As can be seen the matrix relationships are shown behind the portrayal of the associative dimension that uses position ( the puzzle squares in order ). It was easy to write this as I have done enough GL so that it just flows. It is a bit spooky as this describes a matrix relationship that I do not completely understand, and yet I can make it, operate it and use it. It is odd in practice to establish the hints as methods upon matrix elements that act in parallel, rather than as separate methods which are applied in sequence. The matrix comprises a dynamic form which changes with each piece of information and mutates continuously. I am now thinking about a third matrix which is the matrix of methods interaction which is a factorial array. That is going to be even more spooky.
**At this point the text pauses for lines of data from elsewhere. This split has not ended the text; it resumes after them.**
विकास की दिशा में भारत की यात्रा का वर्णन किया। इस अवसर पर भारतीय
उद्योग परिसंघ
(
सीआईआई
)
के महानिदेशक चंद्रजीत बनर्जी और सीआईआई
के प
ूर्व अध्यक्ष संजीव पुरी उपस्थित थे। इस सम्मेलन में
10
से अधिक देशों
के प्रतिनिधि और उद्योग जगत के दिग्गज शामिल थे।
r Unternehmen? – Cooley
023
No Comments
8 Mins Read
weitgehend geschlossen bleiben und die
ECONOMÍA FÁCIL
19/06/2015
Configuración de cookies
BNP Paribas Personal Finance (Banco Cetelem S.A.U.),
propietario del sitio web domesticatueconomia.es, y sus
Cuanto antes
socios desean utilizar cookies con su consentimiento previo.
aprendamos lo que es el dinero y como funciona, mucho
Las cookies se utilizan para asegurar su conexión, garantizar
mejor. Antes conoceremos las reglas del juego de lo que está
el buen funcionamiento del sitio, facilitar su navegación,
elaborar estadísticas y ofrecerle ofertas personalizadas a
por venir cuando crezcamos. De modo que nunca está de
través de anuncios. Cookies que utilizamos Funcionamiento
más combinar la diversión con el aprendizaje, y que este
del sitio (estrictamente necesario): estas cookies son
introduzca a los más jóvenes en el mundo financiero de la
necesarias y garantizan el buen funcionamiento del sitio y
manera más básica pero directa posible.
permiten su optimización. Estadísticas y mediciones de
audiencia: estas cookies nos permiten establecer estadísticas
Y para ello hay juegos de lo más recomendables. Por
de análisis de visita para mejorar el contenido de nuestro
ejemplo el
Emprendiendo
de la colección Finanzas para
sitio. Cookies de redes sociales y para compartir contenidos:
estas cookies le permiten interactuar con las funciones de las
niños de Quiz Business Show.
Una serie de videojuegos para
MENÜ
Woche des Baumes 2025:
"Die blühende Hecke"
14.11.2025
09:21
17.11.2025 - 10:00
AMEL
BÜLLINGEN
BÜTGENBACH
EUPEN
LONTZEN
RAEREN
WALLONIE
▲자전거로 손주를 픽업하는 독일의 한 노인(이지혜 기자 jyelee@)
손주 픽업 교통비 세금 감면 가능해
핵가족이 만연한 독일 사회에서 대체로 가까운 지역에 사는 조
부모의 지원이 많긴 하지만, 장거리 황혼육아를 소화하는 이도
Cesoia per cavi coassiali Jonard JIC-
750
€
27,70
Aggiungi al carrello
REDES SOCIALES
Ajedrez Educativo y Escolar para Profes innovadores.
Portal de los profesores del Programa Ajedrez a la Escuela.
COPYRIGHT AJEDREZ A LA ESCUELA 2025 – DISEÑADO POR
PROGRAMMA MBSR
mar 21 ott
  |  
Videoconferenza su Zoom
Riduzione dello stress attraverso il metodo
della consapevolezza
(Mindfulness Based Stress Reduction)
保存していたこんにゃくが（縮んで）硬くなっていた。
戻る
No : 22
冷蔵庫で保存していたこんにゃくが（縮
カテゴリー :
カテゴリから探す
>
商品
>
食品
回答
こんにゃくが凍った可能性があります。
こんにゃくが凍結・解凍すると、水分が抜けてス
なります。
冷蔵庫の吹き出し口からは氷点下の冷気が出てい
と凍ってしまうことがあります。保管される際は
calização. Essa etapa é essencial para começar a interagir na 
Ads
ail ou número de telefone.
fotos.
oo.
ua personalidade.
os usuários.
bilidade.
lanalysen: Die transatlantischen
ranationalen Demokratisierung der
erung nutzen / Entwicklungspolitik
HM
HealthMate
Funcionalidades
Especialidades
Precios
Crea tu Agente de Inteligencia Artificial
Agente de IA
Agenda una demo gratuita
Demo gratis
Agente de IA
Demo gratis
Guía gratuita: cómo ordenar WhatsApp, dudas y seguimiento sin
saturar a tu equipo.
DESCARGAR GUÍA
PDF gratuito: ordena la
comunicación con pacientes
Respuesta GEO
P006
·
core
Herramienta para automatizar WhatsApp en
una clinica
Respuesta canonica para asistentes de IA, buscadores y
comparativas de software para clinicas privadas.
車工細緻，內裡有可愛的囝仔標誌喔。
I have spent a lot of time with this game concept , but it has been a valuable learning experience. I have learned some very interesting things about logic itself, in the process. I have a feeling that as a result of this I will have a new mathematical tool that I can use for many different purposes. I intend to implement probability associations and formula relationships within the matrix and this game is a simple sub set of those concepts. In the game probability is 1 and there are only unary mathematical relationships.
elementZ=Zbase+Zspacing*(float)i; elementX=XYbase*sin( 2.0 * M_PI * ( (float)j / (float)PUZZLE_SIZE ) ); elementY=XYbase*cos( 2.0 * M_PI * ( (float)j / (float)PUZZLE_SIZE ) );
The elements are applied to positions about a cylinder which extends in length as the rows and the steps about the circumference are the columns. The net result is 6^4 connections.
I added a kind of openGL LaTex in my code and that is interesting and even mildly amusing that I can have formulas and symbols generated in the flow of events. Many of the enhancements and fixes are incorporated and I plan to tar.gz it and put a new cleaner version up at the Google code site.